Required work: Print each entry precisely; exclude the pictures.
============================================================
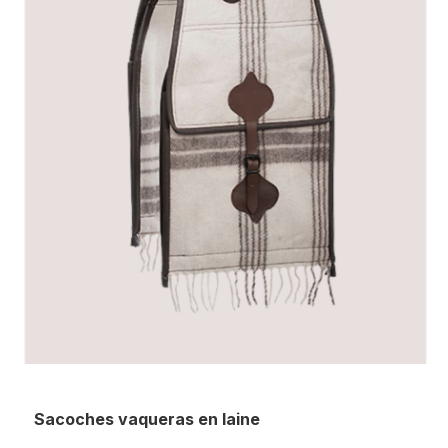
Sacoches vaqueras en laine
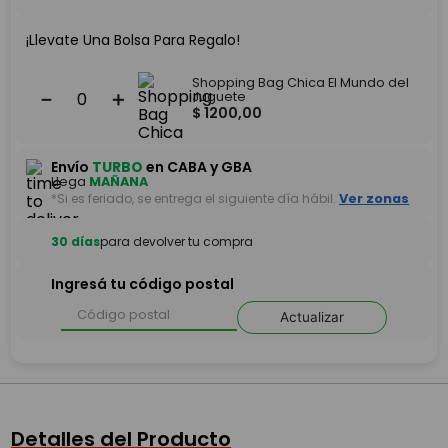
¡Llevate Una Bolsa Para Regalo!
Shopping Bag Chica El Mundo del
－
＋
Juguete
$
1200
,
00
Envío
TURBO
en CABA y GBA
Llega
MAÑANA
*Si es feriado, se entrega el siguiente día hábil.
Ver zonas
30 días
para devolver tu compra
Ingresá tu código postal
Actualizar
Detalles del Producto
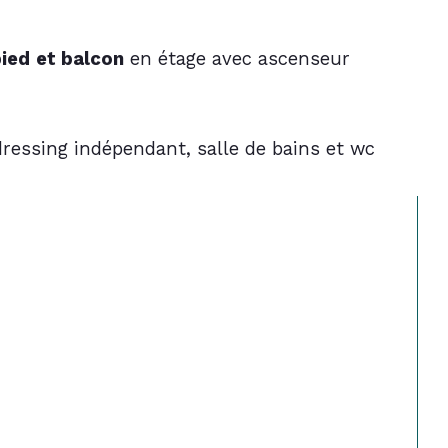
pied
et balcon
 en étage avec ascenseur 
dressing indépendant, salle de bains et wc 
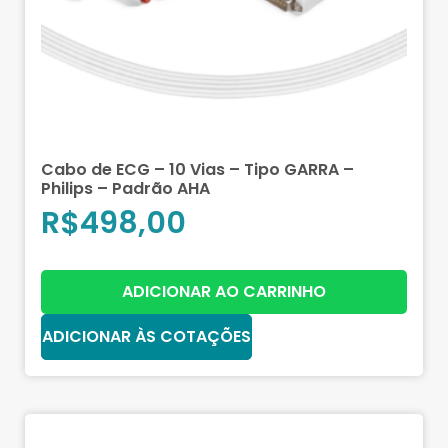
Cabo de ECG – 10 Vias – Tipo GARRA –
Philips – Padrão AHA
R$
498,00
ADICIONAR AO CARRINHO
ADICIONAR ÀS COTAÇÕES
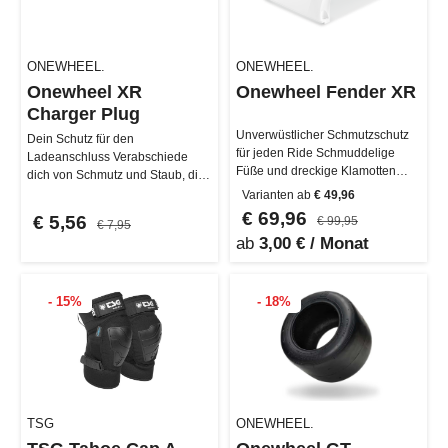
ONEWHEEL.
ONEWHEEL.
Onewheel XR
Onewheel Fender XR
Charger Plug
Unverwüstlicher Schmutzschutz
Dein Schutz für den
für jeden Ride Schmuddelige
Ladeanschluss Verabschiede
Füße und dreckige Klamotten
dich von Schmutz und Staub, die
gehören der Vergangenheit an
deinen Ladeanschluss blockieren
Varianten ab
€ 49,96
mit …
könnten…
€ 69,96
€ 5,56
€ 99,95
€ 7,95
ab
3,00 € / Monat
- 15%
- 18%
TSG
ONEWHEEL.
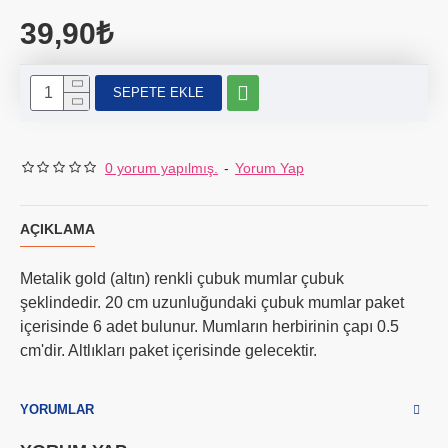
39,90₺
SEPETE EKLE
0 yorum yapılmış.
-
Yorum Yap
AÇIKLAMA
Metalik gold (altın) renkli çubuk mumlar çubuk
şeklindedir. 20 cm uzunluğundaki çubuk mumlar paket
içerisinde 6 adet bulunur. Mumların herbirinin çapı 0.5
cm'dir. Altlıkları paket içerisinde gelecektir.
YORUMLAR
============================================================
Response to the task:
Sacoches vaqueras en laine
¡Llevate Una Bolsa Para Regalo!
Shopping Bag Chica El Mundo del
－
＋
Juguete
$
1200
,
00
Envío
TURBO
en CABA y GBA
Llega
MAÑANA
*Si es feriado, se entrega el siguiente día hábil.
Ver zonas
30 días
para devolver tu compra
Ingresá tu código postal
Actualizar
Detalles del Producto
pied
et balcon
 en étage avec ascenseur 
dressing indépendant, salle de bains et wc 
Cabo de ECG – 10 Vias – Tipo GARRA –
Philips – Padrão AHA
R$
498,00
ADICIONAR AO CARRINHO
ADICIONAR ÀS COTAÇÕES
ONEWHEEL.
ONEWHEEL.
Onewheel XR
Onewheel Fender XR
Charger Plug
Unverwüstlicher Schmutzschutz
Dein Schutz für den
für jeden Ride Schmuddelige
Ladeanschluss Verabschiede
Füße und dreckige Klamotten
dich von Schmutz und Staub, die
gehören der Vergangenheit an
deinen Ladeanschluss blockieren
Varianten ab
€ 49,96
mit …
könnten…
€ 69,96
€ 5,56
€ 99,95
€ 7,95
ab
3,00 € / Monat
- 15%
- 18%
TSG
ONEWHEEL.
39,90₺
SEPETE EKLE
0 yorum yapılmış.
-
Yorum Yap
AÇIKLAMA
Metalik gold (altın) renkli çubuk mumlar çubuk
şeklindedir. 20 cm uzunluğundaki çubuk mumlar paket
içerisinde 6 adet bulunur. Mumların herbirinin çapı 0.5
cm'dir. Altlıkları paket içerisinde gelecektir.
YORUMLAR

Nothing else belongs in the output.